UGMA / UTMA vs. 529 For Financial Aid:
A 529 plan is also superior for financial aid. Assets in a 529 plan do not count against a child when they apply for financial aid, while UGMA / UTMA assets do. In normal circumstances I would recommend a 529 plan for the “primary” funding for a child’s education, and not a UGMA / UTMA.
The Trust Issue:
While I will concede that there are legitimate objections to individual stocks vs. mutual funds / ETF’s (risk of diversification, lack of ability to beat the market in the long run) and UGMA / UTMA vs. 529 plans (tax inefficiences, the fact that 529 plans do not count against financial aid limits) I do not accept the “trust” argument that I frequently hear, which comes down to:
“How do you know that the child won’t just waste the money once they come of age and have full control?”
In a nutshell, you don’t know that this won’t happen. But if you work with someone and they have an investment stake in the money included in the fund, it seems unlikely that a child who is now an adult that you worked with for years would all the sudden become totally irresponsible and just “blow” the money.
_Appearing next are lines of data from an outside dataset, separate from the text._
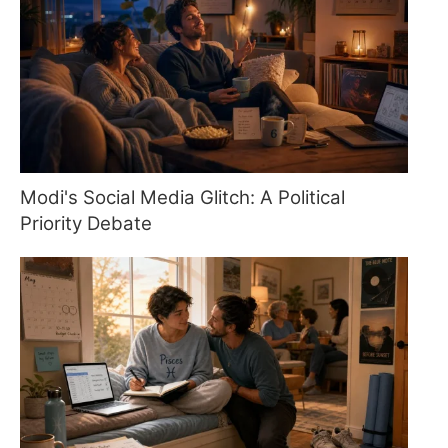
Modi's Social Media Glitch: A Political
Priority Debate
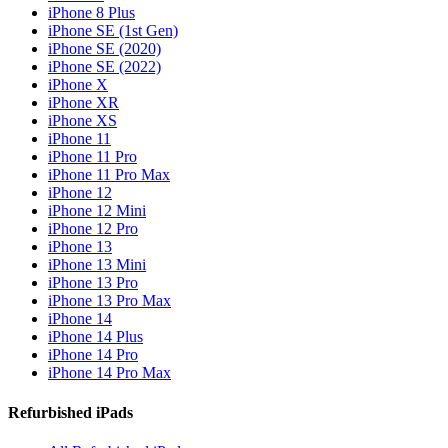
iPhone 8 Plus
iPhone SE (1st Gen)
iPhone SE (2020)
iPhone SE (2022)
iPhone X
iPhone XR
iPhone XS
iPhone 11
iPhone 11 Pro
iPhone 11 Pro Max
iPhone 12
iPhone 12 Mini
iPhone 12 Pro
iPhone 13
iPhone 13 Mini
iPhone 13 Pro
iPhone 13 Pro Max
iPhone 14
iPhone 14 Plus
iPhone 14 Pro
iPhone 14 Pro Max
Refurbished iPads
It COULD happen, but why would you plan for that? Is this how much faith that you have in your child? Remember, they didn’t just receive this money, they contributed to the investment, and had a significant stake in directing the outcome of the investments. I really think it is wise to hope for the best.
Topics In This Blog:
Topics covered in this blog will include:
- Basics of stock markets
- Working with your brokerage account
- Factors to look for in selecting investments
- Impact of taxation
- Stocks we are including in our portfolio (remember – DO YOUR OWN RESEARCH)
- Other general financial advice
Others may “join” this site in the future… I have a lot of friends in the investment world and they may also want to help educate others. I finally got a friend to join me, Dan From Madison, and it really has livened the place up a lot.